> **Problem statement**
The material below has pictures in it. Set down only the lines from the line containing "hon att berät" through the line containing "كهربائية للقياس وحدة تحكم", word for word, and leave the pictures behind.

> **The data**
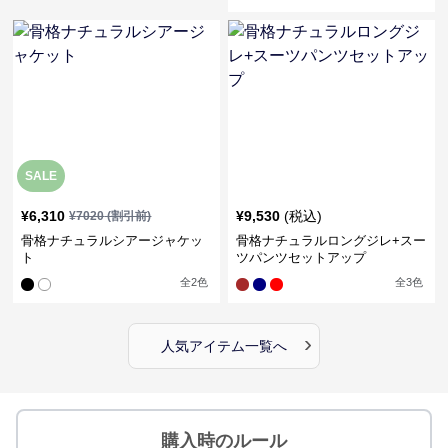
SALE
¥
6,310
¥
9,530
(税込)
¥
7020
(割引前)
骨格ナチュラルシアージャケッ
骨格ナチュラルロングジレ+スー
ト
ツパンツセットアップ
全
2
色
全
3
色
›
人気アイテム一覧へ
購入時のルール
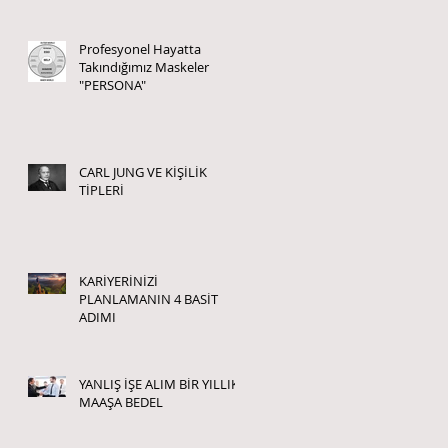
Profesyonel Hayatta
Takındığımız Maskeler
"PERSONA"
CARL JUNG VE KİŞİLİK
TİPLERİ
KARİYERİNİZİ
PLANLAMANIN 4 BASİT
ADIMI
YANLIŞ İŞE ALIM BİR YILLIK
MAAŞA BEDEL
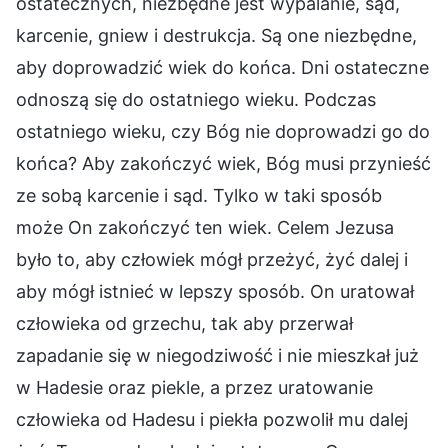
ostatecznych, niezbędne jest wypalanie, sąd,
karcenie, gniew i destrukcja. Są one niezbędne,
aby doprowadzić wiek do końca. Dni ostateczne
odnoszą się do ostatniego wieku. Podczas
ostatniego wieku, czy Bóg nie doprowadzi go do
końca? Aby zakończyć wiek, Bóg musi przynieść
ze sobą karcenie i sąd. Tylko w taki sposób
może On zakończyć ten wiek. Celem Jezusa
było to, aby człowiek mógł przeżyć, żyć dalej i
aby mógł istnieć w lepszy sposób. On uratował
człowieka od grzechu, tak aby przerwał
zapadanie się w niegodziwość i nie mieszkał już
w Hadesie oraz piekle, a przez uratowanie
człowieka od Hadesu i piekła pozwolił mu dalej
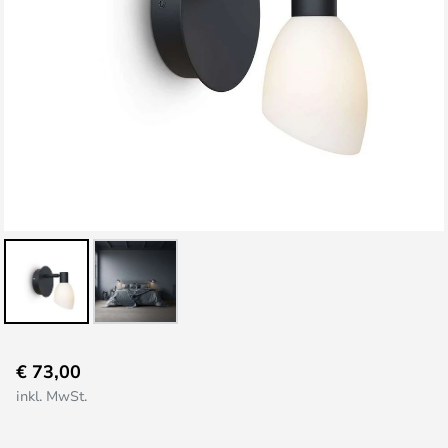
Zum
€ 73,00
Anfang
inkl. MwSt.
der
Bildgalerie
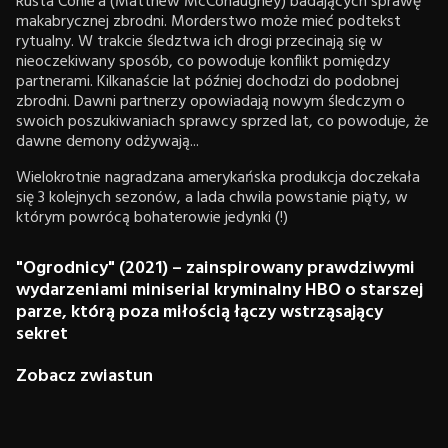
Rusta Cohle’a (Matthew McConaughey) badających sprawę
makabrycznej zbrodni. Morderstwo może mieć podtekst
rytualny. W trakcie śledztwa ich drogi przecinają się w
nieoczekiwany sposób, co powoduje konflikt pomiędzy
partnerami. Kilkanaście lat później dochodzi do podobnej
zbrodni. Dawni partnerzy opowiadają nowym śledczym o
swoich poszukiwaniach sprawcy sprzed lat, co powoduje, że
dawne demony odżywają...
Wielokrotnie nagradzana amerykańska produkcja doczekała
się 3 kolejnych sezonów, a lada chwila powstanie piąty, w
którym powrócą bohaterowie jedynki (!)
"Ogrodnicy" (2021) – zainspirowany prawdziwymi
wydarzeniami miniserial kryminalny HBO o starszej
parze, którą poza miłością łączy wstrząsający
sekret
Zobacz zwiastun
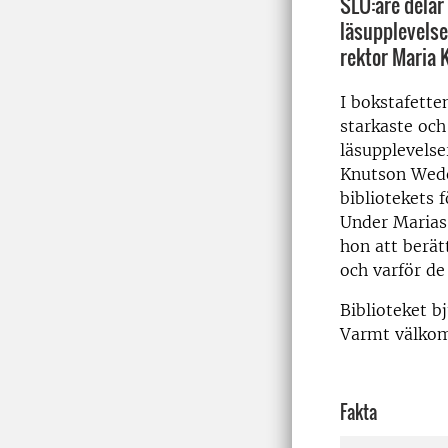
SLU:are delar
läsupplevelser
rektor Maria 
I
bokst
afette
starkaste och
läsupplevelse
Knutson Wede
bibliotekets
f
Under Marias
hon att berät
och varför de
Biblioteket b
Varmt välko
Fakta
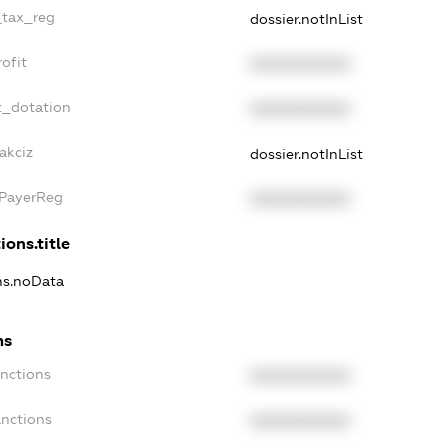
_tax_reg
dossier.notInList
ofit
XXXXXXXXXX
t_dotation
XXXXXXXXXX
akciz
dossier.notInList
xPayerReg
XXXXXXXXXX
ions.title
ons.noData
ns
anctions
XXXXXXXXXX
anctions
XXXXXXXXXX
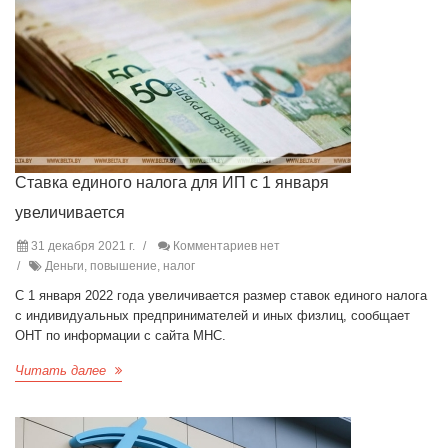
Ставка единого налога для ИП с 1 января
увеличивается
31 декабря 2021 г.
Комментариев нет
Деньги, повышение, налог
С 1 января 2022 года увеличивается размер ставок единого налога
с индивидуальных предпринимателей и иных физлиц, сообщает
ОНТ по информации с сайта МНС.
Читать далее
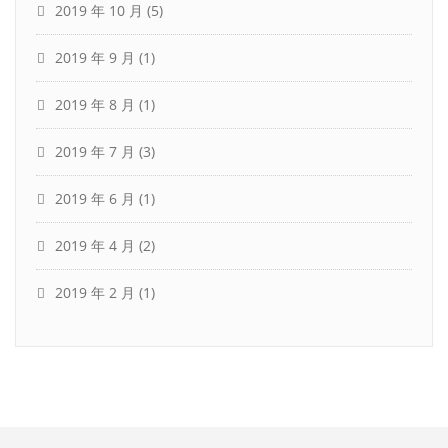
2019 年 10 月
(5)
2019 年 9 月
(1)
2019 年 8 月
(1)
2019 年 7 月
(3)
2019 年 6 月
(1)
2019 年 4 月
(2)
2019 年 2 月
(1)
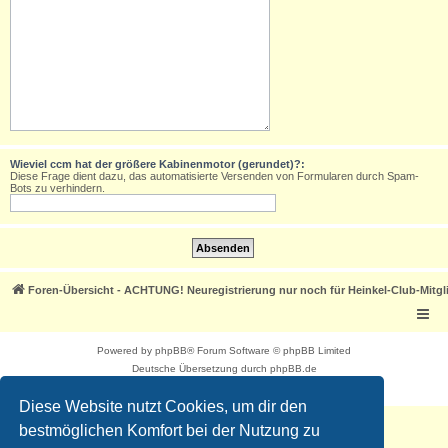
Wieviel ccm hat der größere Kabinenmotor (gerundet)?:
Diese Frage dient dazu, das automatisierte Versenden von Formularen durch Spam-
Bots zu verhindern.
Foren-Übersicht - ACHTUNG! Neuregistrierung nur noch für Heinkel-Club-Mitgl
Powered by
phpBB
® Forum Software © phpBB Limited
Deutsche Übersetzung durch
phpBB.de
Datenschutz
|
Nutzungsbedingungen
Diese Website nutzt Cookies, um dir den
bestmöglichen Komfort bei der Nutzung zu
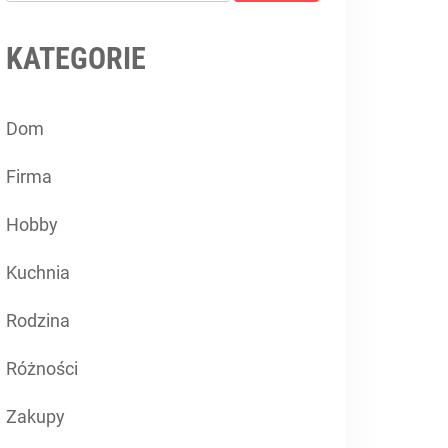
KATEGORIE
Dom
Firma
Hobby
Kuchnia
Rodzina
Różności
Zakupy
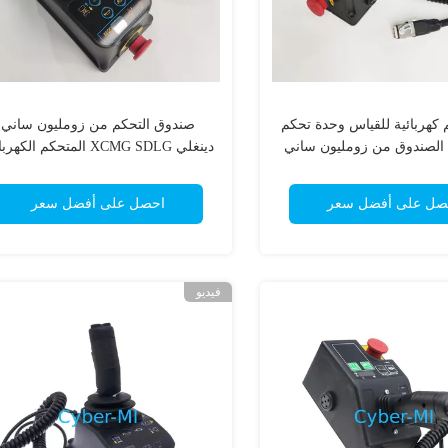
كهربائية للقياس وحدة تحكم
صندوق التحكم من زومليون ساني
الصندوق من زومليون ساني
دينغلي XCMG SDLG المتحكم الكه
ر
العالمي للجزء الغيري من مقص رفع
صل على أفضل سعر
احصل على أفضل سعر
فيديو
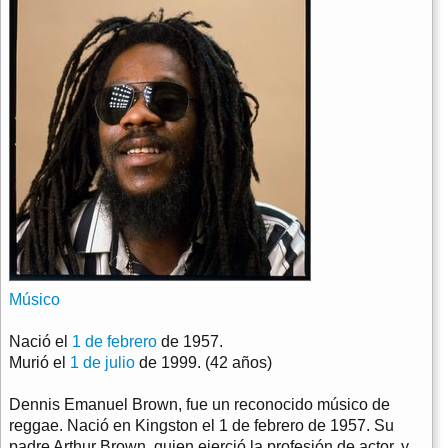
Músico
Nació el
1 de febrero
de 1957.
Murió el
1 de julio
de 1999. (42 años)
Dennis Emanuel Brown, fue un reconocido músico de
reggae. Nació en Kingston el 1 de febrero de 1957. Su
padre Arthur Brown, quien ejerció la profesión de actor, y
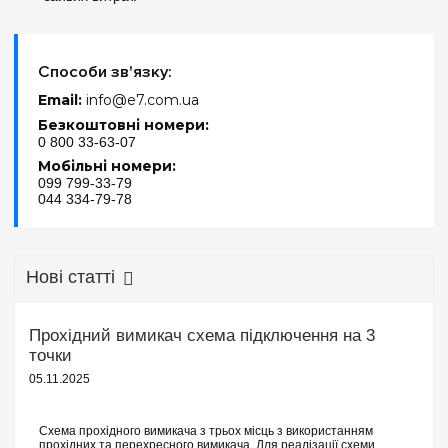
Способи зв'язку:
Email:
info@e7.com.ua
Безкоштовні номери:
0 800 33-63-07
Мобільні номери:
099 799-33-79
044 334-79-78
Нові статті
Прохідний вимикач схема підключення на 3
точки
05.11.2025
Схема прохідного вимикача з трьох місць з використанням
прохідних та перехресного вимикача. Для реалізації схеми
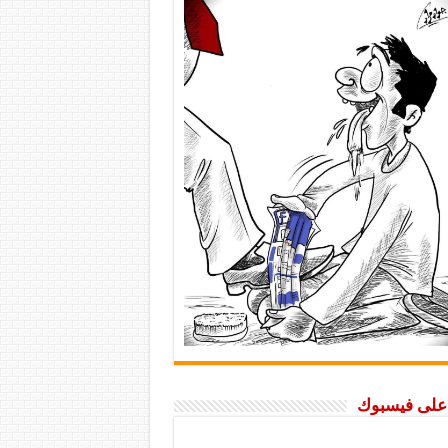
ا على فيسبوك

> **Output below**
hon att berät
och varför de
Biblioteket b
Varmt välko
Fakta
_tax_reg
dossier.notInList
ofit
XXXXXXXXXX
t_dotation
XXXXXXXXXX
akciz
dossier.notInList
xPayerReg
XXXXXXXXXX
ions.title
ons.noData
ns
anctions
XXXXXXXXXX
anctions
XXXXXXXXXX
Ставка единого налога для ИП с 1 января
увеличивается
31 декабря 2021 г.
Комментариев нет
Деньги, повышение, налог
С 1 января 2022 года увеличивается размер ставок единого налога
с индивидуальных предпринимателей и иных физлиц, сообщает
ОНТ по информации с сайта МНС.
Читать далее
2019 年 10 月
(5)
2019 年 9 月
(1)
2019 年 8 月
(1)
2019 年 7 月
(3)
2019 年 6 月
(1)
2019 年 4 月
(2)
2019 年 2 月
(1)
Wieviel ccm hat der größere Kabinenmotor (gerundet)?:
Diese Frage dient dazu, das automatisierte Versenden von Formularen durch Spam-
Bots zu verhindern.
Foren-Übersicht - ACHTUNG! Neuregistrierung nur noch für Heinkel-Club-Mitgl
Powered by
phpBB
® Forum Software © phpBB Limited
Deutsche Übersetzung durch
phpBB.de
Datenschutz
|
Nutzungsbedingungen
Diese Website nutzt Cookies, um dir den
bestmöglichen Komfort bei der Nutzung zu
KATEGORIE
Dom
Firma
Hobby
Kuchnia
Rodzina
Różności
Zakupy
كهربائية للقياس وحدة تحكم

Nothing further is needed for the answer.